Gentian was serving up dinner—pine nut bread and rabbit stew—while Egan was retelling old stories about hunts and packmeets from his youth. He’d encouraged Chance to smoke with him, and shared out a pipe and a lobelia-bearberry smoking
blend.

“There were more wild bears in those days—I don’t mean us, I mean
animal
bears—and they made good neighbors. You were forever coming across ‘em in the forest. They understood us and we understood them. I don’t know what’s happened to make ‘em so much scarcer. It has something to do with cities an’ humans, I expect—”

Rain rattled the windows. Gentian set the stew bowl on a wood underliner on the table. Chance took a drag, half listening to Egan and half worrying about the range runners.

Hudson could take care of himself, and so could Dove, he knew that, but still. If they weren’t back by the time he left to go home, he’d go looking. Just in case.

“Love, what do you think?” Egan asked his mate. “It’s the cities, isn’t it? It’s humankind? That’s what’s done away with all the animal bears, wouldn’t you say?”

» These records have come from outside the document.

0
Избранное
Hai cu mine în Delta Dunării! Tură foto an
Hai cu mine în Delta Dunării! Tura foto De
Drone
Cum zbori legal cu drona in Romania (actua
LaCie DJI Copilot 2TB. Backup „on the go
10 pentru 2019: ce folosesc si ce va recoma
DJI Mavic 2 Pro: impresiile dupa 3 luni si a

“I don’t know. I suppose that must be it. I
do
know that dinner’s ready, though.” She patted Chance’s broad shoulder. “Don’t you hold back now, eat as much as you want. I know what young men’s appetites are like! Especially this close to the Season!”

“Lord, is the Season tomorrow already?” Egan asked, puffing. “Time just flies away.”

“It does,” Chance agreed. “And thank you both for having me all day. This food looks better than I know how to tell you, Gentian.”

“You’re a good boy. Now—”

The cabin’s front door slammed open, cracking against the inside wall. Chance and Egan leapt to their feet, ready to fight, but it was only Dove, white-faced and soaked.

“Dove!”

“Is that Dove?”

“Oh, Dove, darling! You’re all wet—”

“Chance!” she cried, ignoring the others. “Come out! Now!”

“What’s happened?”

“Now! He said
now
!”

Chance squeezed Gentian’s hand—she looked afraid—and then moved around the table to the door. Dove gripped the front of his shirt and tried to drag him out onto the creaky porch faster, forgetting he was at least five times stronger; he pulled the door closed behind them.

The weather was bad. A cut of lightning lit up the valley, arcing wickedly across the sky. Rain drummed down, cold and thick.

“You cleared the shed? You changed the lock?” Hudson was there. He was standing on the porch, naked and muddy and—

Chance did a double-take.

Hudson was carrying a
girl
.

She was slung over his shoulder like a sandbag. He couldn’t get a good look at her, but the shape of her, the curve of her thighs. He swallowed.

Now he looked around, there was a hiker’s pack slung to the side of the cabin door which Egan was opening, holding a lantern. That must be the girl’s. Had Dove carried that while Hudson carried the girl?

“What’s going on?” Egan asked, frowning. “My God! Is that a girl?”

In the lantern light, Chance could see that Hudson’s eyes, nose, and mouth looked raw; the gold in his eyes was shimmering dangerously.

“Did she
spray
you, brother?” Chance asked, shocked.